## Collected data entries
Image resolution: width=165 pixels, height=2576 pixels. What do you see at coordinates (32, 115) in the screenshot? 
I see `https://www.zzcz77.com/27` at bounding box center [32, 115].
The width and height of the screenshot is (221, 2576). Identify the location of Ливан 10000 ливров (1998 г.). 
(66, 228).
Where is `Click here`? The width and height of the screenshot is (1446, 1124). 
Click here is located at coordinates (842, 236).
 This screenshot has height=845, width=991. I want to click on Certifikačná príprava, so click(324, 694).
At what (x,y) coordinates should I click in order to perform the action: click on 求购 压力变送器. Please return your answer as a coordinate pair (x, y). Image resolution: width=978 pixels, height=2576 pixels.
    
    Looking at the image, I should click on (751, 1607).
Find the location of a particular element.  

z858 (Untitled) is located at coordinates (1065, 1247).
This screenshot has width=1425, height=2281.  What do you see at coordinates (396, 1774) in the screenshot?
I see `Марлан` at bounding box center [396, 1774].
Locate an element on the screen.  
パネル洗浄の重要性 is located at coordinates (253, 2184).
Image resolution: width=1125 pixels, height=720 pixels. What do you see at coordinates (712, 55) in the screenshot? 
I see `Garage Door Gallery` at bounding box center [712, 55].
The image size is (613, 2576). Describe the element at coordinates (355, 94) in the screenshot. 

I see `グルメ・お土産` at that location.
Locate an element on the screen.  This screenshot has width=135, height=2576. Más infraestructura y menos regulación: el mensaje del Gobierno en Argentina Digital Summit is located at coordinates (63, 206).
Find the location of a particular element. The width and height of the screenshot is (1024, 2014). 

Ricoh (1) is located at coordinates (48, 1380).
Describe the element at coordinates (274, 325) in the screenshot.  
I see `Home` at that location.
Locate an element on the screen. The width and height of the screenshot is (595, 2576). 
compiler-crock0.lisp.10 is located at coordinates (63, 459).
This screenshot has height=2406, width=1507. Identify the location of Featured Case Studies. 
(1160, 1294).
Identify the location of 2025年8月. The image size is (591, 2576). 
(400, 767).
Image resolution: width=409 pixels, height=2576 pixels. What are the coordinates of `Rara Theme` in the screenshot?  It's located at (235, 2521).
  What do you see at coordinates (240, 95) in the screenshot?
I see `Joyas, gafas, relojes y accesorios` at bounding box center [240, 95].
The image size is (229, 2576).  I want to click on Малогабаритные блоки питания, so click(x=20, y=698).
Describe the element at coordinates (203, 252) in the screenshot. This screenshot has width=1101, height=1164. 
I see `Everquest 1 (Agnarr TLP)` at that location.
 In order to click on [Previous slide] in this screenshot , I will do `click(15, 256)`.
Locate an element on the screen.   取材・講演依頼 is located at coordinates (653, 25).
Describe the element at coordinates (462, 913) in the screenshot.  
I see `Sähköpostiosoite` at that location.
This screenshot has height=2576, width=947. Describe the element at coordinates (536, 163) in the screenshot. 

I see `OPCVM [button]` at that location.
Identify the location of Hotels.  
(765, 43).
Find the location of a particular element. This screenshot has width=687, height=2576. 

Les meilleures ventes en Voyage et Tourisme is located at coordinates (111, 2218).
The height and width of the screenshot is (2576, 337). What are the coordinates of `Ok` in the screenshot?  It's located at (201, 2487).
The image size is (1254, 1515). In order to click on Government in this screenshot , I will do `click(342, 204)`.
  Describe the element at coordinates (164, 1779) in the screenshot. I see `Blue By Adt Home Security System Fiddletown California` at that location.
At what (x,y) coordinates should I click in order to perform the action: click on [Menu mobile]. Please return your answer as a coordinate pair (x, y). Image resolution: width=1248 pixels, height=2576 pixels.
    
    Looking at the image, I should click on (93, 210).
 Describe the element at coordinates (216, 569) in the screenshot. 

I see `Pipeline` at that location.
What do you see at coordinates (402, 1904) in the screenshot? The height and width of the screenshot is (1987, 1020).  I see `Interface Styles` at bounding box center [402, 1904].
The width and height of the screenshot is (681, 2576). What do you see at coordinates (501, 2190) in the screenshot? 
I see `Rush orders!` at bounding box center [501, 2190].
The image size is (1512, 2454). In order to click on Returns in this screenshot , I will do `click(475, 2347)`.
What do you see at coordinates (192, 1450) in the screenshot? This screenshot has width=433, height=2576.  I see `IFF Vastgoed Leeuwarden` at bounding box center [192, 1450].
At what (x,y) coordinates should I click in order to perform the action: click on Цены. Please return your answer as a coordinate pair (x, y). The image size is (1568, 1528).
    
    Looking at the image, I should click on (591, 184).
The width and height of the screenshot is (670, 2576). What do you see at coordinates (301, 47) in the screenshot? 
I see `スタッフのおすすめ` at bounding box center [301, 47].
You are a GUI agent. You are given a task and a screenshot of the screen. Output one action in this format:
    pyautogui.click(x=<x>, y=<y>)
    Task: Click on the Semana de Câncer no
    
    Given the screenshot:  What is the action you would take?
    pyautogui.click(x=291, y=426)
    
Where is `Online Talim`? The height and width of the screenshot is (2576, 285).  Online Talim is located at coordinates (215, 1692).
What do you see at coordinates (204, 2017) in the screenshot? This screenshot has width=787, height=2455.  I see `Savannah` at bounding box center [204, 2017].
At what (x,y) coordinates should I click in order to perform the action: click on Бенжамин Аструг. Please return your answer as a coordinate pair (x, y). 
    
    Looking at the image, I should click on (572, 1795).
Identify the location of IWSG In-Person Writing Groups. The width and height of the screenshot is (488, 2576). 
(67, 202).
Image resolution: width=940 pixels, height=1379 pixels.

## Work instructions
Repeat only the lines starting at the one that contains "click on Бенжамин" and ending at the last line above, exactly as written.

## Exercise output
At what (x,y) coordinates should I click in order to perform the action: click on Бенжамин Аструг. Please return your answer as a coordinate pair (x, y). 
    
    Looking at the image, I should click on (572, 1795).
Identify the location of IWSG In-Person Writing Groups. The width and height of the screenshot is (488, 2576). 
(67, 202).
Image resolution: width=940 pixels, height=1379 pixels.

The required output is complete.